On my way to finding Dandelion (Taraxacum officinale) for photos in Tenerife North, I stumbled upon this absolutely stunning plant which, if you notice, is very similar:
Isn’t it beautiful! Tenerife North is right now full of them, they’ve bloomed in mid January giving our winter days (not so cold here, just letting you know, around 20 C, not bad) a wonderful touch of golden colour all around.
Much like dandelions, these plants find their way easily and grow almost anywhere where the weather conditions are good for them. Along the roads, highways, up in the forest areas, etc. They can grow to quite spectacular sizes and the flowers look just absolutely glorious.
Their captivating shape and colour made me feel I was in the middle of the movie The Wizard of Oz (1939 version – see here). Not sure if you agree, but the energy was very similar to the fake (and wonderful) decor the movie displays when within Oz.
About Sonchus Acaulis
Known as ‘Cerraja canaria’ o ‘Cerrajón de monte’, the plant belongs to the group of shrubs and has very short woody stems. The leaves show acute foliar lobes which display as large rosettes, sometimes going up to 1m in diameter.

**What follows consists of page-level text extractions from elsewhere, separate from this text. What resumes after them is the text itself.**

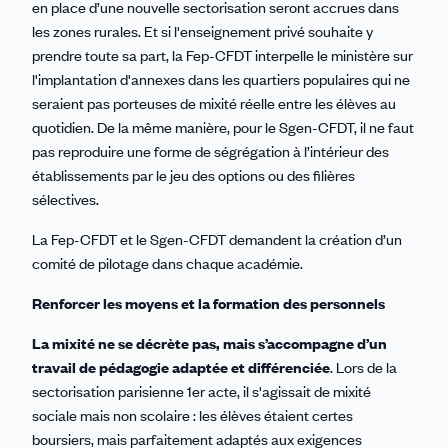
en place d’une nouvelle sectorisation seront accrues dans
les zones rurales. Et si l'enseignement privé souhaite y
prendre toute sa part, la Fep-CFDT interpelle le ministère sur
l'implantation d'annexes dans les quartiers populaires qui ne
seraient pas porteuses de mixité réelle entre les élèves au
quotidien. De la même manière, pour le Sgen-CFDT, il ne faut
pas reproduire une forme de ségrégation à l’intérieur des
établissements par le jeu des options ou des filières
sélectives.
La Fep-CFDT et le Sgen-CFDT demandent la création d’un
comité de pilotage dans chaque académie.
Renforcer les moyens et la formation des personnels
La mixité ne se décrète pas, mais s’accompagne d’un
travail de pédagogie adaptée et différenciée
. Lors de la
sectorisation parisienne 1er acte, il s'agissait de mixité
sociale mais non scolaire : les élèves étaient certes
boursiers, mais parfaitement adaptés aux exigences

Acualis: comes from the greek ‘akaulos‘ which means ‘without stem’. It can reach a height of 60cm, 1.20m in bloom. It can be woody at the base, the leaves grow in rosette and are elongated, lobed with dented edges as well as a pointed apex. The colour of the leaves is of an intense green. The leaves are long and lobulated, with dented edges.
In terms of medicinal properties this plant has traditionally been used as a digestive, diuretic and depurative. The leaves have also been used as poultice to heal infected wounds (source).
Sonchus Congestus: the Giant Dandelion
Here’s what Wikipedia says about Sonchus congestus: “Sonchus congestus is a shrub up to 1 m (3.3 ft) tall. The leaves form a rosette at the ends of the stems. The leaves are relatively smooth (subglabrous), and have triangular to rounded lobes along their length. The flower heads are large, up to 4–5 cm (1.6–2.0 in) acrross.” (Source).
At the time of taking the photos Sonchus acaulis was in full bloom while Sonchus congestus (the giant dandelion) wasn’t. I’m sure it won’t be long til I see those beautiful golden flowers, being warm here we live in a spring-summer type of weather the whole year around.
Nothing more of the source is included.